May 7, 2008

The Zeros and Sub-Zeros Flying

Flip open any newspaper, or log on to any Malaysian website and you'd be bombarded with advertisements promising rock-bottom domestic airfares recently. Malaysia Airlines, after a successful turnaround, is currently embarking on its second phase - transformation. Promising zero fares on their domestic and ASEAN routes (of course, you'd have to pay for your airport taxes and fuel surcharges), this is the lowest fares MAS offers in a long time.
Just wanting to hop into the excitement, i logged on to Malaysia Airlines and according to their accountants I have to pay a total of RM76 for a one-way flight. Quite reasonable considering I paid RM150 for a similar trip one year ago (and it was already heavily discounted using my GRADS status).



Then come the big bad wolf the next day. Air Asia naturally made a big fuss about their new competitor, and trust Tony Fernandez to make sure every newspaper and media covered his whines about how unfair the MAS-AirAsia fight is turning out. As a consumer I will not debate government policies and competition between a newbie and a 60-year old national carrier here. I just want low prices and good products. So I watched the fight going on.
Before midnight, AirAsia's executives was probably surviving on double-thick espresso and made this fancy e-mail for me: Fares Below Zero.

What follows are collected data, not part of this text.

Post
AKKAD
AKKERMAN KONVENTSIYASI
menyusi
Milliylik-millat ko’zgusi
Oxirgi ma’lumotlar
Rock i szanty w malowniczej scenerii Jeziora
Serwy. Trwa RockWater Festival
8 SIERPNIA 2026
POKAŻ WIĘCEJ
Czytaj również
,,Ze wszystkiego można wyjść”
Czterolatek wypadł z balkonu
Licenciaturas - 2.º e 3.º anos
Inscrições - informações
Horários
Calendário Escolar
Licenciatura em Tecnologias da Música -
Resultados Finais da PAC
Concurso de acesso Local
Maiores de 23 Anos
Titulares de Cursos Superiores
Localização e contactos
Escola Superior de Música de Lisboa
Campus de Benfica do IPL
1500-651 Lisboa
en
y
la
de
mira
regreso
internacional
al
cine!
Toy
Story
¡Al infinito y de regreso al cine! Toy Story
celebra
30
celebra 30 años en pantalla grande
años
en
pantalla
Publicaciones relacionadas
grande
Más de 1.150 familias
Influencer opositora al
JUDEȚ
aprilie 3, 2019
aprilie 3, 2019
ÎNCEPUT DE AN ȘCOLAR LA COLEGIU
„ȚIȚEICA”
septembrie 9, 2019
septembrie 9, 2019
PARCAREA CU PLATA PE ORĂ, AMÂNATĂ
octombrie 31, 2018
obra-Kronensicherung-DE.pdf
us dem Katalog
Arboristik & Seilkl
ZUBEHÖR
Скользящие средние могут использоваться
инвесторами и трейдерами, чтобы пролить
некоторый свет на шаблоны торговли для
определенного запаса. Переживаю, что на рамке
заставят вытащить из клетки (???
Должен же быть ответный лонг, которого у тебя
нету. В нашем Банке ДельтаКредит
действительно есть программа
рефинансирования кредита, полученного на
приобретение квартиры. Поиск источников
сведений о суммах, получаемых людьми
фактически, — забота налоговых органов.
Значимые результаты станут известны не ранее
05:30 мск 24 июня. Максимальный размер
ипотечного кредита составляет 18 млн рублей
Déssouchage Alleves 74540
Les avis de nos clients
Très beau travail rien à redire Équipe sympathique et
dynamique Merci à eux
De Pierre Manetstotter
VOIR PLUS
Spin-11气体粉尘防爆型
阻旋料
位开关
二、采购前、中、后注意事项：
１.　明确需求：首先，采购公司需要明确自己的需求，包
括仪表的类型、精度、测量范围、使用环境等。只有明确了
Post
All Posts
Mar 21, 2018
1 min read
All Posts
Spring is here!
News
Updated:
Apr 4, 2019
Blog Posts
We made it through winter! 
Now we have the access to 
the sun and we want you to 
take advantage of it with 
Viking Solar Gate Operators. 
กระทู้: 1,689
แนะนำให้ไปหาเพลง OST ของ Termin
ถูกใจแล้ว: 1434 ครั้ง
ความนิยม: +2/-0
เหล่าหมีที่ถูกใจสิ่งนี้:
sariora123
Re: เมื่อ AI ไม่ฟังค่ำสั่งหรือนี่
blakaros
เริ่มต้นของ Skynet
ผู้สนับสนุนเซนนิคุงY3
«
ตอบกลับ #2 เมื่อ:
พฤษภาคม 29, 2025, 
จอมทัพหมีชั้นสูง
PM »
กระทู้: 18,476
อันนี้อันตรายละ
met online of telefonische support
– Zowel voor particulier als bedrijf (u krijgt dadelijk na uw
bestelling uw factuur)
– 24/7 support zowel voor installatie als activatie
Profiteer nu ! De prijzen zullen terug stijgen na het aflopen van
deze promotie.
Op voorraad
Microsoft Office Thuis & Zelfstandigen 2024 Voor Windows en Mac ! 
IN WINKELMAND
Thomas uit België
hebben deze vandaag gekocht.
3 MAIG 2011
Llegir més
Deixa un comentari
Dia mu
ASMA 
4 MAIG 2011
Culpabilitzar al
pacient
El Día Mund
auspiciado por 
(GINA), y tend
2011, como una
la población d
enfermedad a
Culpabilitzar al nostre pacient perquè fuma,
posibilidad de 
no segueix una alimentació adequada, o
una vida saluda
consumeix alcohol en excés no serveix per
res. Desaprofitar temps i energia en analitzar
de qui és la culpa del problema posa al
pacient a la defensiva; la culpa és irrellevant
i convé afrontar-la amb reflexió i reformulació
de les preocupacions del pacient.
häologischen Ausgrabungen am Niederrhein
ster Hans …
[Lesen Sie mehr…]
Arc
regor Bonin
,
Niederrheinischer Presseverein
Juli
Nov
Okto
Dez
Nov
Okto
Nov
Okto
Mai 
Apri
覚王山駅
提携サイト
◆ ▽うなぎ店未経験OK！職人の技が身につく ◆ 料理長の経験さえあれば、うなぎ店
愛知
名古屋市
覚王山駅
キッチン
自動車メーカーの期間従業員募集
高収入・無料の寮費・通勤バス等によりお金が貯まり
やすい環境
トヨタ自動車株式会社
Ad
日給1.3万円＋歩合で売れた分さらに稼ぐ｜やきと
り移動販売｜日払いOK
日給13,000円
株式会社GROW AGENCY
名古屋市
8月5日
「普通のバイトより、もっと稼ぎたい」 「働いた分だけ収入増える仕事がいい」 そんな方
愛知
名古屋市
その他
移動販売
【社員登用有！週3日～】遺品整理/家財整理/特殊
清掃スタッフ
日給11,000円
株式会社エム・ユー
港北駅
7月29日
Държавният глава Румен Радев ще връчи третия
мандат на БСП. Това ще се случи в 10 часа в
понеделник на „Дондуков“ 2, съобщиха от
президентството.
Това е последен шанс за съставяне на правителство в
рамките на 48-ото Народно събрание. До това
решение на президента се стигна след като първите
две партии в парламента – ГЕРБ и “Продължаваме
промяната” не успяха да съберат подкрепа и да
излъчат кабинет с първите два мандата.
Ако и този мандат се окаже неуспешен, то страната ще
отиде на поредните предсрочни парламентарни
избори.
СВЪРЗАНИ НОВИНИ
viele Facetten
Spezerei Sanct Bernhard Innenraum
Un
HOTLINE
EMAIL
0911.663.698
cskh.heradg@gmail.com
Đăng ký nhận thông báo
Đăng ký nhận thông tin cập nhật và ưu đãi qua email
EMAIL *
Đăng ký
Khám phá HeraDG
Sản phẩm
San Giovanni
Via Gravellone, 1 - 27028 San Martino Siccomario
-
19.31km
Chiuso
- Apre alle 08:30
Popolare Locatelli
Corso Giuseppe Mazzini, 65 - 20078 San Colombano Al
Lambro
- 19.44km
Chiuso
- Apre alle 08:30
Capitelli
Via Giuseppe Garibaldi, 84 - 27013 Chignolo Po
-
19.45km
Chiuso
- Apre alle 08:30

Made a similar search for an AirAsia flight minutes ago. Same flight dates, almost the same flight time and same destination. The fares are even better than MAS, like what their e-mail promised. But just wait...


After taking into account all 'frills' - baggage, insurance, boarding (gosh, now passengers even have to pay to board, where is the logic in that?), the price is RM2.50 more expensive than MAS.
Consumerism comes in play under such circumstances. I started AirAsia with RM15 (basic fare from Penang to KL), then on one click the price ballooned to RM62.50 (including taxes and surcharges). On the next page it was asking whether I have any baggages to check-in (MAS provides free baggage up to 20kgs), which costs me another RM3. On my last click they automatically included an insurance called Go'n'Insure which costs me another RM6. Then there's the priority boarding which costs another RM10 (with seat allocation on MAS, you can be the last to board and first to disembark without having to fork out the red note). This is absolutely outrageous and out-of-the-world! Of course, like all other LCCs, this is a way AirAsia knocks money out of passengers without them being aware at all.
MAS simplified everything down to one slim figure: total price including tax = RM76.00. For me I'd fly them in their old 737s (which will be replaced soon) with free juice, free peanuts, a magazine, and no red-dressed demon spanking cents and dollars out of everything I do onboard*.
*Author's personal opinion

2 comments:

Unknown said...

in support of MAS, i booked my return ticket for upcoming holiday..haha
although airasia claim there r cheaper according to their advert, i still think tat my MAS ticket is worthwhile, for the sake of easier transportation to KLIA, seat allocated, no long queue..erm, nt to mention at least a cup of drink on 737, which i think would be more comfortable than A320...lol

JYSim said...

And I just found out AirAsia pilots landed 2 planes with record-breaking 3.8G forces this month. MAS Engineering people would be laughing their ass off repairing the blood-douched planes.